───── Input material ─────
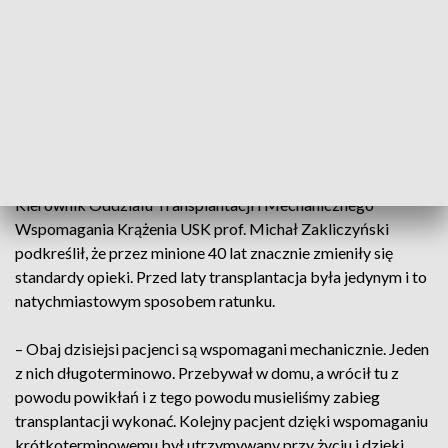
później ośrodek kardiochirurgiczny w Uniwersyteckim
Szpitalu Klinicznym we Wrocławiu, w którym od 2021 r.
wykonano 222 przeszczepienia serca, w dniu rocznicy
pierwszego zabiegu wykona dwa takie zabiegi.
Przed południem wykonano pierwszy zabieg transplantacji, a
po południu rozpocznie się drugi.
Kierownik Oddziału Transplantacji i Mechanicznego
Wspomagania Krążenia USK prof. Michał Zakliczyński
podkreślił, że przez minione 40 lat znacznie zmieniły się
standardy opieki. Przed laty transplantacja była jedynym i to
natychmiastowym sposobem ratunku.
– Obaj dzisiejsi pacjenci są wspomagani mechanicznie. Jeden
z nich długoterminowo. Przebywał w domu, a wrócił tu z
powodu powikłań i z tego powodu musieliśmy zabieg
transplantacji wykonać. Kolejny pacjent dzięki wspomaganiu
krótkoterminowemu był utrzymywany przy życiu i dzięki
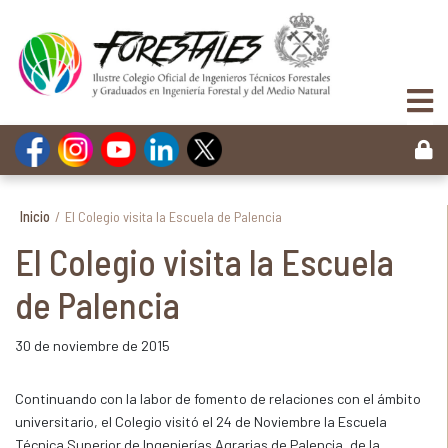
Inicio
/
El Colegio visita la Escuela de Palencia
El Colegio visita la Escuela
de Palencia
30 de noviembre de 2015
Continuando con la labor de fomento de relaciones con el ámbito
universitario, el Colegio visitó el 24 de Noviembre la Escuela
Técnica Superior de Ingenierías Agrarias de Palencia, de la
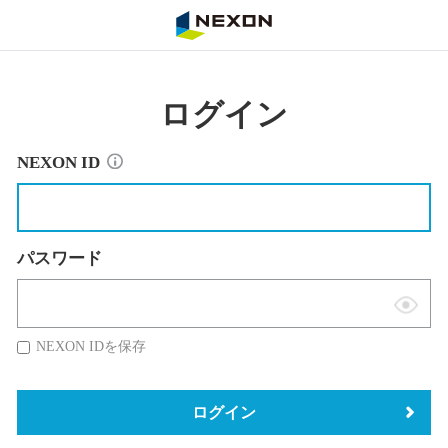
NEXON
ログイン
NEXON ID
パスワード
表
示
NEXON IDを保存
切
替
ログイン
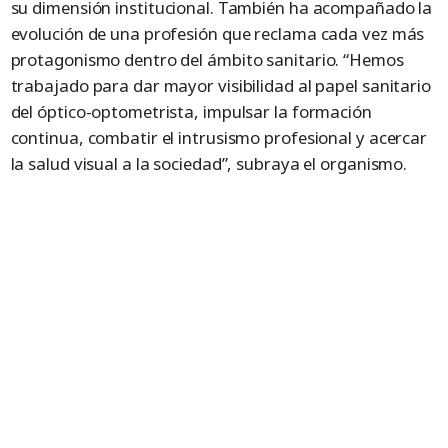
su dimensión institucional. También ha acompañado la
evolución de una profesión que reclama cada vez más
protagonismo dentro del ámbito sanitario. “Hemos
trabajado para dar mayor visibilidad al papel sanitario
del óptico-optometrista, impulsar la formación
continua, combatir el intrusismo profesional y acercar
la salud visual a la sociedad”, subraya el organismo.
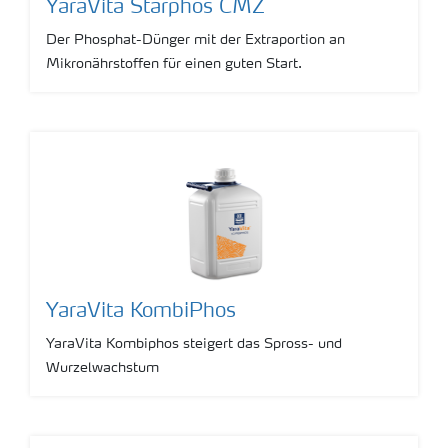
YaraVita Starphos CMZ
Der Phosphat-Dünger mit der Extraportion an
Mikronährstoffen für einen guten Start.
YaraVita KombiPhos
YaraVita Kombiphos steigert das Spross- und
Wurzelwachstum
─────
───── Input material ─────
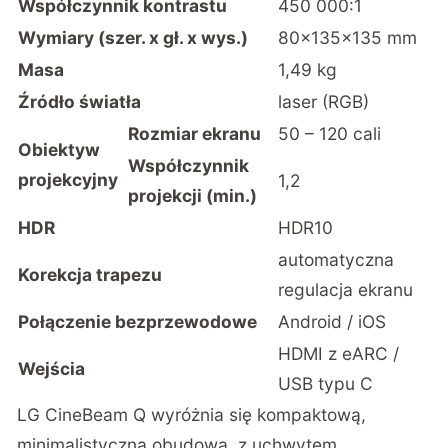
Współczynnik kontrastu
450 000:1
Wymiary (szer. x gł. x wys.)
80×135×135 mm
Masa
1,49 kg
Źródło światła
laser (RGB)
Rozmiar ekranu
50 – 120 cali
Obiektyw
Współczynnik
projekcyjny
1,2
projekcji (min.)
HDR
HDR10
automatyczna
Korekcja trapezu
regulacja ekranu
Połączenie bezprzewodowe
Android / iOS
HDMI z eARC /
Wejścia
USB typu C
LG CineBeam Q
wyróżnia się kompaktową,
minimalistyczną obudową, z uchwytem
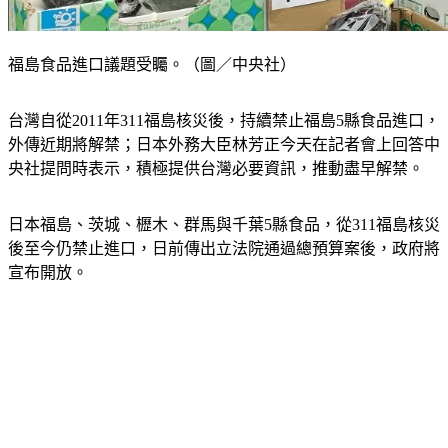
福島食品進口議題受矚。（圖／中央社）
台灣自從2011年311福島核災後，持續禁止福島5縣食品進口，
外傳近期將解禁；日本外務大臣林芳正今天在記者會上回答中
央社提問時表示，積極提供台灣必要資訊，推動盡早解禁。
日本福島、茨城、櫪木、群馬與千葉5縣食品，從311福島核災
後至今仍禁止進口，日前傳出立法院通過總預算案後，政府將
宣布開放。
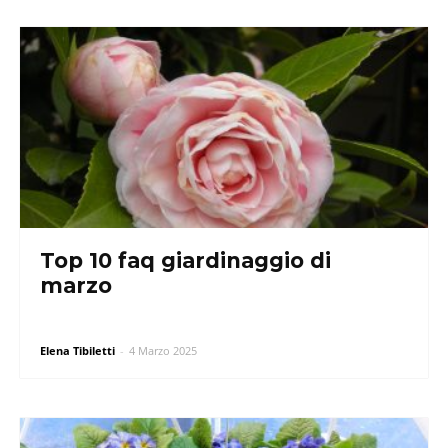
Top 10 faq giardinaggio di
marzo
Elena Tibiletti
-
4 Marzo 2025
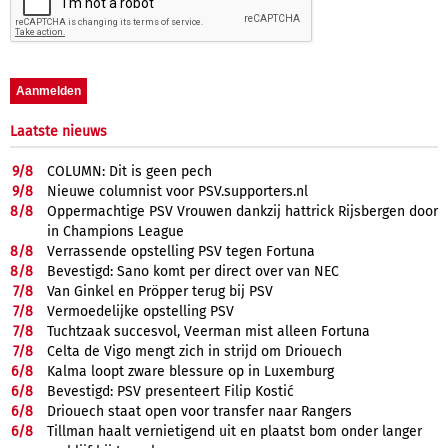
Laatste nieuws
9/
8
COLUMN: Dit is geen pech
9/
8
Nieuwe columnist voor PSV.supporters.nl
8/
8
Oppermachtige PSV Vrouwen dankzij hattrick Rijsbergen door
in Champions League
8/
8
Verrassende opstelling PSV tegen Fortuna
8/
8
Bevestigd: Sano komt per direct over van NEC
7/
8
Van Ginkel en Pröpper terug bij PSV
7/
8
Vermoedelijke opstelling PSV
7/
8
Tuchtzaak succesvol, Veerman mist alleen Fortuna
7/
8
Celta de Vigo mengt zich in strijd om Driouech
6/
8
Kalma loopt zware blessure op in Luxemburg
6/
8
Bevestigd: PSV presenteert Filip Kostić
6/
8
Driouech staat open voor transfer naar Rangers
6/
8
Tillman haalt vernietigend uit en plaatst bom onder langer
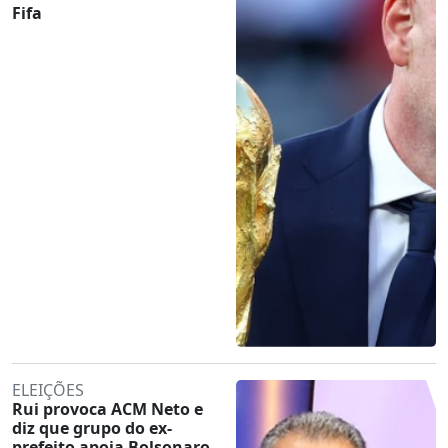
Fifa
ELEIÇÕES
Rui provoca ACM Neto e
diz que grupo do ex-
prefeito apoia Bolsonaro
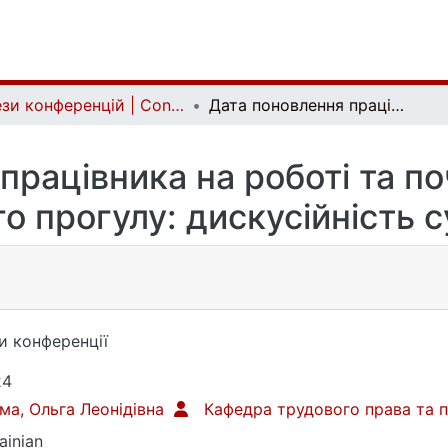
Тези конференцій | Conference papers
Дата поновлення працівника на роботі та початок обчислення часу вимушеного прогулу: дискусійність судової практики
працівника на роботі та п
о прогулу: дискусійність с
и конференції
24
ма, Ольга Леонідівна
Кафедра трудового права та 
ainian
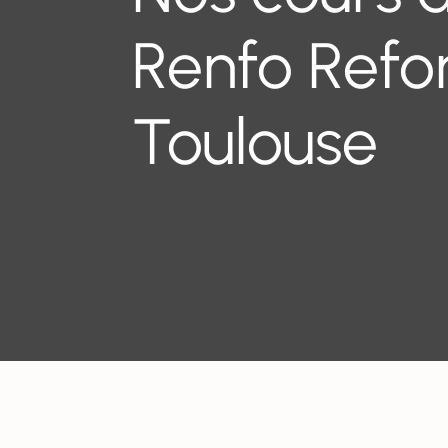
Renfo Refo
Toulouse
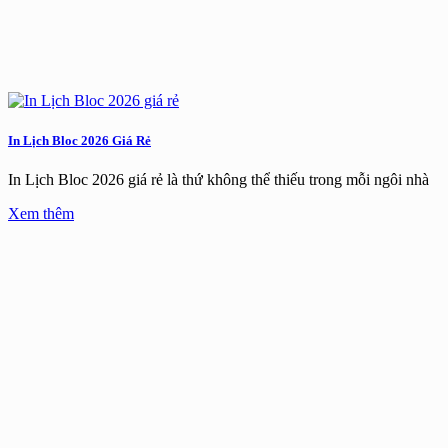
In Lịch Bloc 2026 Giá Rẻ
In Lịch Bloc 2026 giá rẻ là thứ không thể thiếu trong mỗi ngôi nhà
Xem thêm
─────
───── Input material ─────
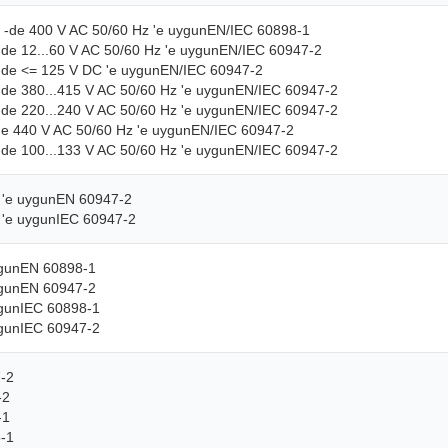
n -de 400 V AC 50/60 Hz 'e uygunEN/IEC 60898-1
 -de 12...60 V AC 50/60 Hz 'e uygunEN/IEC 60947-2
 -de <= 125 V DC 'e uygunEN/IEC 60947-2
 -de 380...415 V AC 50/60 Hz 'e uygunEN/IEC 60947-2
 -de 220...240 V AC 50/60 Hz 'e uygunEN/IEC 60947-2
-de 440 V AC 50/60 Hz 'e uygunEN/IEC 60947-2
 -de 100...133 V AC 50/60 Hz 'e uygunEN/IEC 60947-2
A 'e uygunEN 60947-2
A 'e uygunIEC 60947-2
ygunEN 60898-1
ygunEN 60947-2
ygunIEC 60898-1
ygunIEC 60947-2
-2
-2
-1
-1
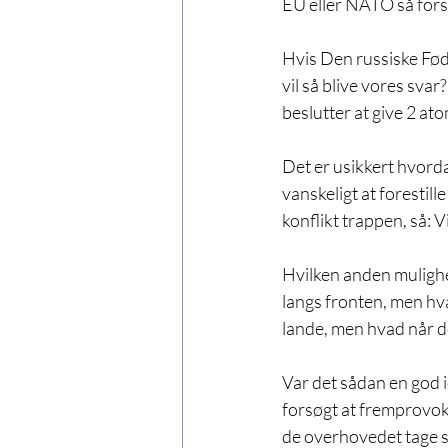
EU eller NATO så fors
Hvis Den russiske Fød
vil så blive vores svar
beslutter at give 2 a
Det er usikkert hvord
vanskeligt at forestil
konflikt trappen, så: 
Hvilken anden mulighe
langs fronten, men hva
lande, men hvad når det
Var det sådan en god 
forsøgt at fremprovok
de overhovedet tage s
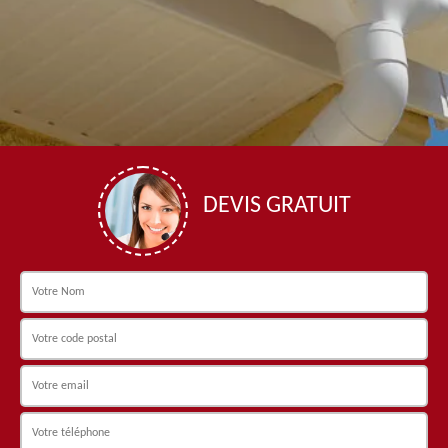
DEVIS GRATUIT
─────
Your response should be made up of the lines in the data that contain the word "opstelling".

Verrassende opstelling PSV tegen Fortuna
Vermoedelijke opstelling PSV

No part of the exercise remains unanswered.